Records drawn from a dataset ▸
________________________________________
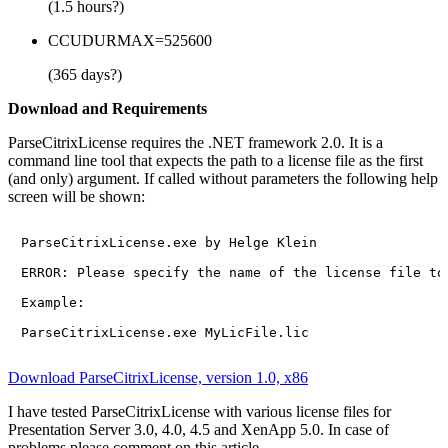
(1.5 hours?)
CCUDURMAX=525600
(365 days?)
Download and Requirements
ParseCitrixLicense requires the .NET framework 2.0. It is a
command line tool that expects the path to a license file as the first
(and only) argument. If called without parameters the following help
screen will be shown:
ParseCitrixLicense.exe by Helge Klein

ERROR: Please specify the name of the license file to 
Example:

Download ParseCitrixLicense, version 1.0, x86
I have tested ParseCitrixLicense with various license files for
Presentation Server 3.0, 4.0, 4.5 and XenApp 5.0. In case of
problems please comment on this article.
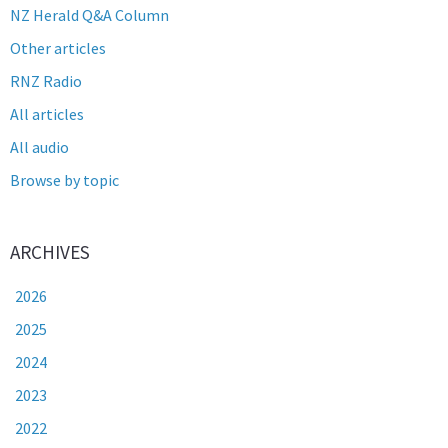
NZ Herald Q&A Column
Other articles
RNZ Radio
All articles
All audio
Browse by topic
ARCHIVES
2026
2025
2024
2023
2022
________________________________________
EXERCISE REQUIREMENTS ▸ Going back over the entries above, copy word for word every line from the one that has "ERROR: Please specify" on through the one that has "Presentation Server 3.0, 4.0, 4.5".

RESULT ▸
ERROR: Please specify the name of the license file to 
Example:

Download ParseCitrixLicense, version 1.0, x86
I have tested ParseCitrixLicense with various license files for
Presentation Server 3.0, 4.0, 4.5 and XenApp 5.0. In case of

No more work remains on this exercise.